I never thought I'd hear anyone talking about tenrecs. There are like one or two breeders in the US and maybe a hand full of people who own them as pets. They're quite expensive last time I checked (which was a few years ago). I have no clue about in South Africa though. I'd be surprised if a single person on these boards has owned one or even seen one with their own two eyes. Good luck!!

Eric

P.S. I'd say if anyone gets ahold of them they should do it with the interest of breeding(even though the prospects of finding unrelated males and females is unlikely). If all of the current stock are just kept individually as pets I doubt once the dozen or so that is in the country dies of old cage that they'll ever be available again. Not that we need them to be available as long as they are doing okay in the wild, but I don't know much about that either.


----------



## Ripa (May 4, 2015)

Darkpredator said:


> I never thought I'd hear anyone talking about tenrecs. There are like one or two breeders in the US and maybe a hand full of people who own them as pets. They're quite expensive last time I checked (which was a few years ago). I have no clue about in South Africa though. I'd be surprised if a single person on these boards has owned one or even seen one with their own two eyes. Good luck!!
> 
> Eric
> 
> P.S. I'd say if anyone gets ahold of them they should do it with the interest of breeding(even though the prospects of finding unrelated males and females is unlikely). If all of the current stock are just kept individually as pets I doubt once the dozen or so that is in the country dies of old cage that they'll ever be available again. Not that we need them to be available as long as they are doing okay in the wild, but I don't know much about that either.

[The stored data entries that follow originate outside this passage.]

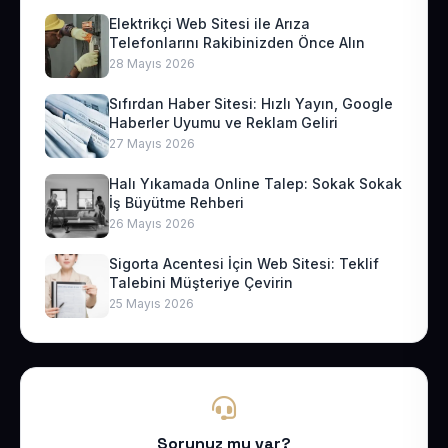
Elektrikçi Web Sitesi ile Arıza
Telefonlarını Rakibinizden Önce Alın
28 Mayıs 2026
Sıfırdan Haber Sitesi: Hızlı Yayın, Google
Haberler Uyumu ve Reklam Geliri
27 Mayıs 2026
Halı Yıkamada Online Talep: Sokak Sokak
İş Büyütme Rehberi
26 Mayıs 2026
Sigorta Acentesi İçin Web Sitesi: Teklif
Talebini Müşteriye Çevirin
25 Mayıs 2026
Sorunuz mu var?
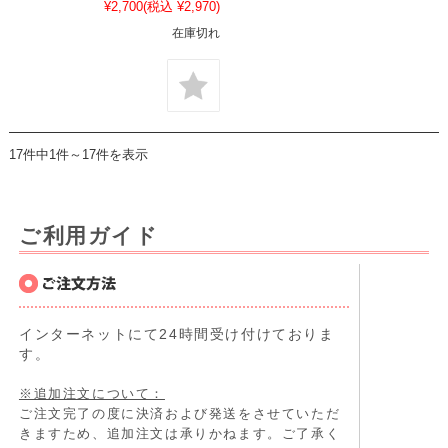
¥2,700
(税込 ¥2,970)
在庫切れ
17件中1件～17件を表示
ご利用ガイド
インターネットにて24時間受け付けておりま
す。
※追加注文について：
ご注文完了の度に決済および発送をさせていただ
きますため、追加注文は承りかねます。ご了承く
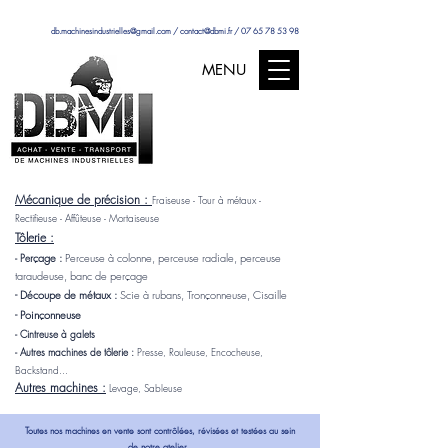
db.machinesindustrielles@gmail.com
/
contact@dbmi.fr
/
07 65 78 53 98
MENU
Mécanique de précision :
Fraiseuse - Tour à métaux -
Rectifieuse - Affûteuse - Mortaiseuse
Tôlerie :
rçage :
Perceuse à colonne, perceuse radiale, perceuse
- Pe
taraudeuse, banc de perçage
- Découpe de métaux :
Scie à rubans, Tronçonneuse, Cisaille
- Poinçonneuse
- Cintreuse à galets
- Autres machines de tôlerie :
Presse, Rouleuse, Encocheuse,
Backstand...
Autres machines :
Levage, Sableuse
Toutes nos machines en vente sont contrôlées, révisées et testées au sein
de notre atelier.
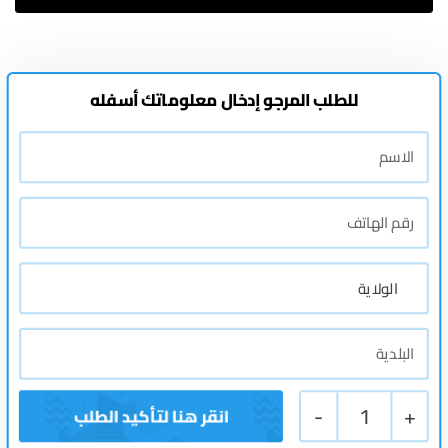
للطلب المرجو إدخال معلوماتك أسفله
-
1
+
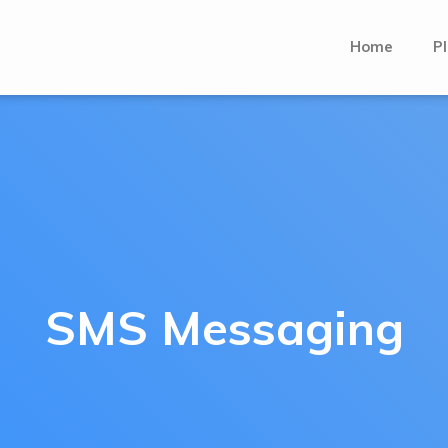
Home
Pl
SMS Messaging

Interesting.... well, when I win the lottery, that would be one of my "to-do" things. Find a tenrec breeder lol. I'm particularly interested in the lowland streaked tenrec.


----------



## Dark (May 4, 2015)

I don't think people breed those in captivity, the only tenrecs I've seen people sell are the ones that look like hedgehogs. They're called lesser madagascar tenrecs and they were for sale for about $900 - $1,200 each.


----------



## Tongue Flicker (May 8, 2015)

Wow i didn't knew people kept tenrecs as pets @__@


----------



## Dark (May 8, 2015)

People don't, a few individuals do.


----------



## Ripa (May 9, 2015)

Darkpredator said:


> I don't think people breed those in captivity, the only tenrecs I've seen people sell are the ones that look like hedgehogs. They're called lesser madagascar tenrecs and they were for sale for about $900 - $1,200 each.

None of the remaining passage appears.